I'm reading this book currently. A lot of it is covered in traditional AI courses in CS programs, but I like seeing the Pythonic representations of some of the concepts.
The site itself seems kind of neat, feels like you'd need to use it for a while to get it working well.
Cool site. I am working on the same thing (but for school/fun). You should look into Support Vector Machines as they are much better at text classification then kNN.
I have looked into SVMs but I don't think they would work well in this case because:
1) A separate classifier would have to trained for each user and this would take too much resources.
2) I think an SVM would require too many training cases before it becomes useful.
This is a personalized news site that I wrote in two months based on algorithms from the book Programming Collective Intelligence. Please tell me what you think.
It has two main features: the ability to identify related /similar links and suggestions/recommendations that actually work.
The basis for all of the algorithms is a document similarity metric presented in Chapter 3: Discovering Groups. Basically, to compare document A with document B, we calculate the Pearson correlation coefficient between the word frequencies of document A and the word counts of document B. (You can imagine this as plotting a series of points of a graph: each point's x coordinate is its frequency in document A and each point's Y coordinate is its frequency in document B. The Pearson correlation coefficient is a measure of how well the line-of-best-fit fits the points.)
Using this similarity metric, links can be clustered together using K-means clustering. This is what you get when you click on “related” at the bottom of each link. Clicking on “similar” gives the results of running K-NN. (“related” doesn't work as well as it could be right now because there are too few links for a link to be similar with, but this is an example of where it does work: http://fyynd.com/links/197/related/ “similar” usually works better right now.)
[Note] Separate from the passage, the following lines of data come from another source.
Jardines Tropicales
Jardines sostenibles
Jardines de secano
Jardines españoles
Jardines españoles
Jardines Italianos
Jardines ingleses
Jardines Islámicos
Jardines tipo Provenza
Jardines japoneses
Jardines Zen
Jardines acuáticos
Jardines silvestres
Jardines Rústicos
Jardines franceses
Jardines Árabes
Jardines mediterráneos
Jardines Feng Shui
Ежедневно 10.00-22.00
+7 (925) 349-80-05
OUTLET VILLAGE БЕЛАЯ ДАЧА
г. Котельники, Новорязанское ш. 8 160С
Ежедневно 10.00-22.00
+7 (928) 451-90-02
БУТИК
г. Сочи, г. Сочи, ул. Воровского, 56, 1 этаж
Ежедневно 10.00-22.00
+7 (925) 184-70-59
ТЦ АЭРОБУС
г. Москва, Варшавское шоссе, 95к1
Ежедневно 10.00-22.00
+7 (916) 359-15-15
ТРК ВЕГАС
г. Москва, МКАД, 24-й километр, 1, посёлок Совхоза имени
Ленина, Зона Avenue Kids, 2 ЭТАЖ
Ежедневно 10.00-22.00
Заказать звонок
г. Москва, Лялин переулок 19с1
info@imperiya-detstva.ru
There are two algorithms for giving recommendations, “Suggested” and “Recommended”. "Recommended" generally works better than Suggested when you haven't yet made votes but Suggested should be more in tune to your preferences in the long run.
In layman's terms, the Recommendation algorithm works by "averaging" together the links that you liked and then find links that are similar to that while the Suggestion algorithm tries to determine whether you will like a particular link by seeing whether it is similar to any page that you have already rated highly. As a result, "Recommended" will list pages in your general interest area, but insensitive to any "niche" interest that you might have. The "Suggested" page will be sensitive to "niche" interests but will requires more votes to train. For example, if most of the link you rate highly are about computer science, with a only a few links about biology, when the recommendation algorithm averages them together, the biology links would count for very little. As a result, you wouldn't see much on biology. On the other hand, the suggestion algorithm will not be hindered by this, though it will have trouble if you don't vote much.
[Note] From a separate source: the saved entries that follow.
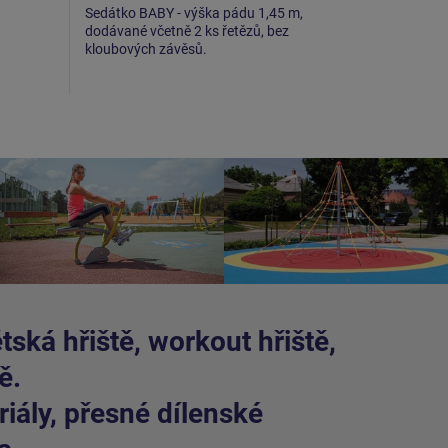
Sedátko BABY - výška pádu 1,45 m,
Houpačkový
dodávané včetně 2 ks řetězů, bez
cena za 1 
kloubových závěsů.
závěsu v d
délce 359 
dotaz.
ská hřiště, workout hřiště,
ě.
iály, přesné dílenské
Please note that because predictions are so computationally intensive, they are not updated in real-time but on a hourly basis. Thus, you have to wait a bit before they come out. Please be patient!
Please check it out and tell me what you think! Any questions/comments/suggestions are more than welcome!
P.S.: I forgot to mention: the voting system normalizes your ratings. Thus, if you vote all 5 stars it is same as not voting at all! You must tell it what you don't like as well as what you like.
I really like the interface. It has some features I wish HN had, like the ability to hide items from view. I've been meaning to write something like this for a while but never got around to it. Keep up the good work.
oh, please create a bookmarklet to let users submit stories while browsing, this is VERY IMPORTANT, and shouldn't take much effort (use the HN one as an example).
I'd like to feed the site with stories from here and create a Greasemonkey plugin to automatically rate items on your site when I vote them up here (if I can find a good way to vote up items programatically on fyynd).
Bookmarklets: done. See http://fyynd.com/bookmarklets/. As for rating links programmatically: it is a simple POST to "http://fyynd.com/links/[link_id]/rate/" with a parameter "rating". "rating" should be a float between 0 and 5. A rating of 0 will delete that vote.
I viewed your site and I had a case of information overload. I would suggest having a feature where a person can type in what they like (cars, technology, etc) and that you feed them what they want rather then dump everything on them at once.
The site itself seems kind of neat, feels like you'd need to use it for a while to get it working well.